*Problem to solve*: An exact copy of every entry is needed, with no images.
┌─ Listed entries
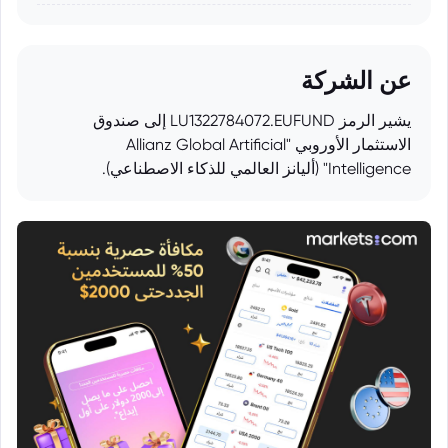
عن الشركة
يشير الرمز LU1322784072.EUFUND إلى صندوق
الاستثمار الأوروبي "Allianz Global Artificial
Intelligence" (أليانز العالمي للذكاء الاصطناعي).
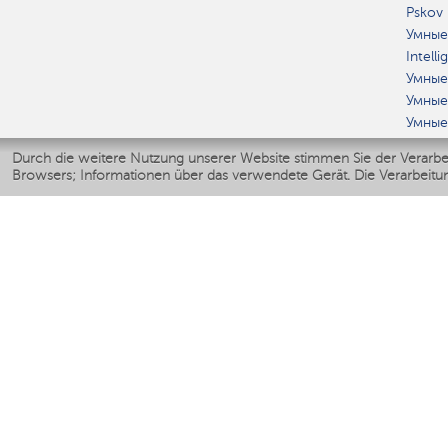
Pskov
Умные
Intell
Умные
Умные
Умные
Умные
Durch die weitere Nutzung unserer Website stimmen Sie der Verarbe
Умные
Browsers; Informationen über das verwendete Gerät. Die Verarbeitun
Smart
Умные
Умные
Smart
Умные
Smarte
Мерч 
KLIM
Luftbe
Ventil
Luftre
└─
*Solution to this exercise*:
عن الشركة
يشير الرمز LU1322784072.EUFUND إلى صندوق
الاستثمار الأوروبي "Allianz Global Artificial
Intelligence" (أليانز العالمي للذكاء الاصطناعي).
Pskov
Умные
Intell
Умные
Умные
Умные
Умные
Durch die weitere Nutzung unserer Website stimmen Sie der Verarbe
Умные
Browsers; Informationen über das verwendete Gerät. Die Verarbeitun
Smart
Умные
Умные
Smart
Умные
Smarte
Мерч 
KLIM
Luftbe
Ventil
Luftre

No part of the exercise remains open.